Le quartier animé de Matonge à Ixelles, connu comme le cœur battant de la diaspora congolaise en Belgique, vit depuis samedi dernier au rythme des scellés apposés sur plusieurs commerces. Une opération d’envergure menée par deux cents agents de divers services de police belge a plongé cette communauté commerçante dans l’incertitude.
« Je suis arrivé lundi matin pour ouvrir ma boutique et j’ai découvert les scellés. Aucun avertissement, aucune explication. Toute ma vie est derrière cette porte », témoigne Jean-Luc, commerçant congolais installé depuis quinze ans dans le quartier. Comme lui, plusieurs entrepreneurs de la diaspora RDC Belgique se retrouvent dans l’impossibilité d’exercer leurs activités, leurs établissements étant fermés administrativement.
L’opération police belge, d’une ampleur rarement vue dans le quartier, a ciblé 48 commerces africains. Les contrôles ont révélé des pratiques préoccupantes en matière d’emploi. « Comment expliquer que dans un quartier aussi vital pour l’économie locale, tant de commerces congolais Bruxelles fonctionnent en marge de la légalité ? », s’interroge un habitant du quartier.
Les chiffres parlent d’eux-mêmes : 14 procès-verbaux pour travail non déclaré Matonge, 6 pour irrégularités liées au travail à temps partiel et 5 pour emploi de personnes sans titre de séjour. Au total, 67 travailleurs ont été identifiés lors de ces vérifications, révélant un système où le travail non déclaré semble s’être institutionnalisé.

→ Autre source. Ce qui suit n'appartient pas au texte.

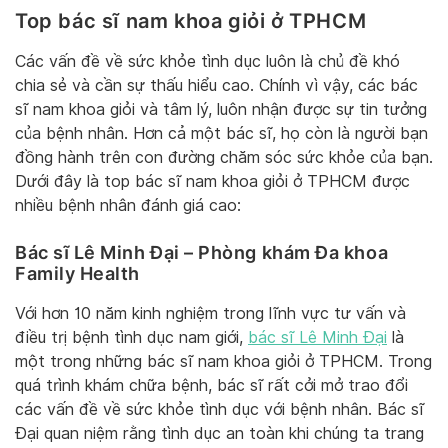
Top bác sĩ nam khoa giỏi ở TPHCM
Các vấn đề về sức khỏe tình dục luôn là chủ đề khó
chia sẻ và cần sự thấu hiểu cao. Chính vì vậy, các bác
sĩ nam khoa giỏi và tâm lý, luôn nhận được sự tin tưởng
của bệnh nhân. Hơn cả một bác sĩ, họ còn là người bạn
đồng hành trên con đường chăm sóc sức khỏe của bạn.
Dưới đây là top bác sĩ nam khoa giỏi ở TPHCM được
nhiều bệnh nhân đánh giá cao:
Bác sĩ Lê Minh Đại – Phòng khám Đa khoa
Family Health
Với hơn 10 năm kinh nghiệm trong lĩnh vực tư vấn và
điều trị bệnh tình dục nam giới,
bác sĩ Lê Minh Đại
là
một trong những bác sĩ nam khoa giỏi ở TPHCM. Trong
quá trình khám chữa bệnh, bác sĩ rất cởi mở trao đổi
các vấn đề về sức khỏe tình dục với bệnh nhân. Bác sĩ
Đại quan niệm rằng tình dục an toàn khi chúng ta trang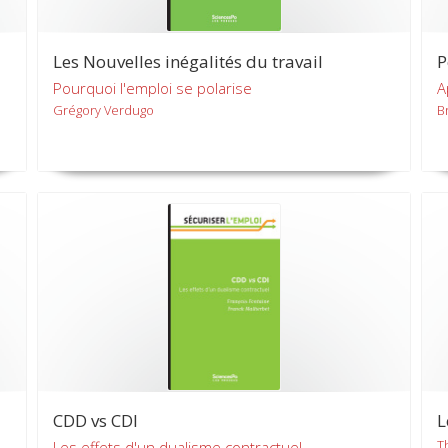
Les Nouvelles inégalités du travail
P
Pourquoi l'emploi se polarise
A
Grégory Verdugo
B
CDD vs CDI
L
T
Les effets d'un dualisme contractuel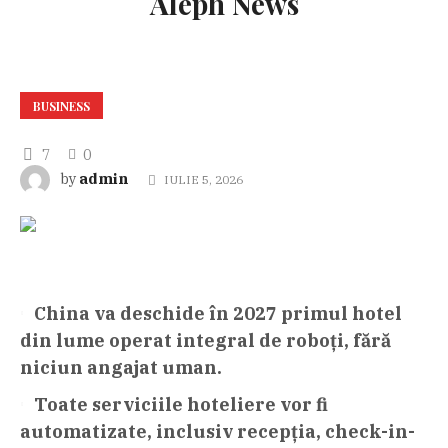
Aleph News
BUSINESS
7
0
admin
by
IULIE 5, 2026
China va deschide în 2027 primul hotel
din lume operat integral de roboți, fără
niciun angajat uman.
Toate serviciile hoteliere vor fi
automatizate, inclusiv recepția, check-in-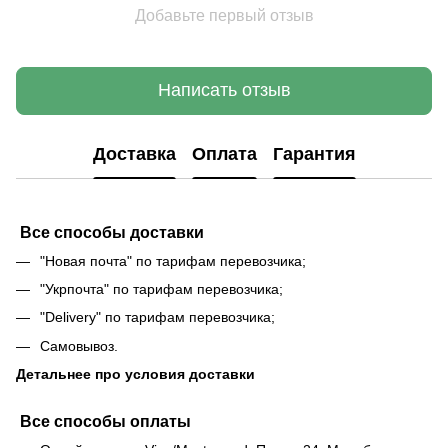
Добавьте первый отзыв
Написать отзыв
Доставка
Оплата
Гарантия
Все способы доставки
"Новая почта" по тарифам перевозчика;
"Укрпочта" по тарифам перевозчика;
"Delivery" по тарифам перевозчика;
Самовывоз.
Детальнее про условия доставки
Все способы оплаты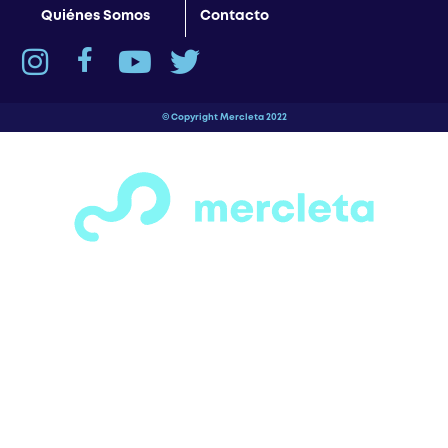
© Copyright Mercleta 2022
¡Espera! Antes de salir…
¿Has visto todas las secciones de motos,
bicicletas, patines y patinetas que
tenemos para ofrecerte?
Tenemos una gran variedad de opciones
para todos los gustos y necesidades. solo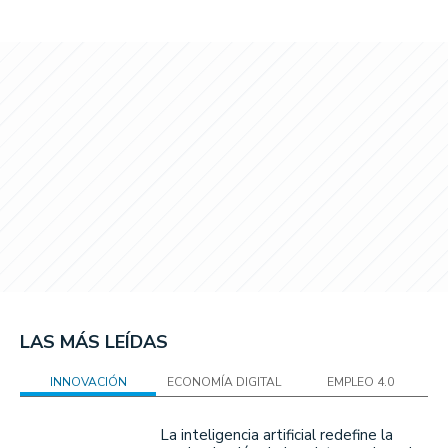
LAS MÁS LEÍDAS
INNOVACIÓN
ECONOMÍA DIGITAL
EMPLEO 4.0
La inteligencia artificial redefine la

« Cette opération pose une question fondamentale : comment concilier la nécessaire régularisation des commerces africains avec la préservation du tissu économique et social de Matonge ? », analyse Marie Bemba, sociologue spécialiste des migrations. La situation met en lumière les difficultés d’intégration professionnelle que rencontrent certains membres de la diaspora congolaise en Europe.
Derrière les statistiques et les procédures administratives, ce sont des familles entières qui se retrouvent menacées. « Mon commerce fait vivre dix familles au pays. Si je ferme, ce sont des dizaines de personnes qui vont souffrir », confie un autre commerçant sous couvert d’anonymat. Ces contrôles commerces africains touchent en réalité une chaîne de solidarité transnationale qui dépasse largement les frontières belges.
La tension est palpable dans les rues de Matonge, où les commerces congolais Bruxelles représentent bien plus que de simples établissements commerciaux. Ils sont des lieux de rencontre, d’échange et de préservation culturelle. L’opération police belge, bien que légitime d’un point de vue légal, risque d’affecter durablement l’écosystème du quartier.
Les autorités belges défendent leur action : il s’agit de lutter contre la concurrence déloyale et les pratiques illégales. Mais la méthode employée interroge. Fallait-il procéder à des fermetures aussi brutales ? Ne pouvait-on imaginer un accompagnement vers la régularisation plutôt qu’une sanction immédiate ?
Cette situation dépasse le simple cadre juridique pour toucher à des enjeux sociaux cruciaux. Comment garantir le respect du droit du travail tout en préservant l’équilibre précaire de ces commerces qui constituent souvent la seule source de revenus pour des familles entières ? La réponse à cette question déterminera l’avenir de nombreux commerces congolais Bruxelles et, par extension, celui de toute une communauté.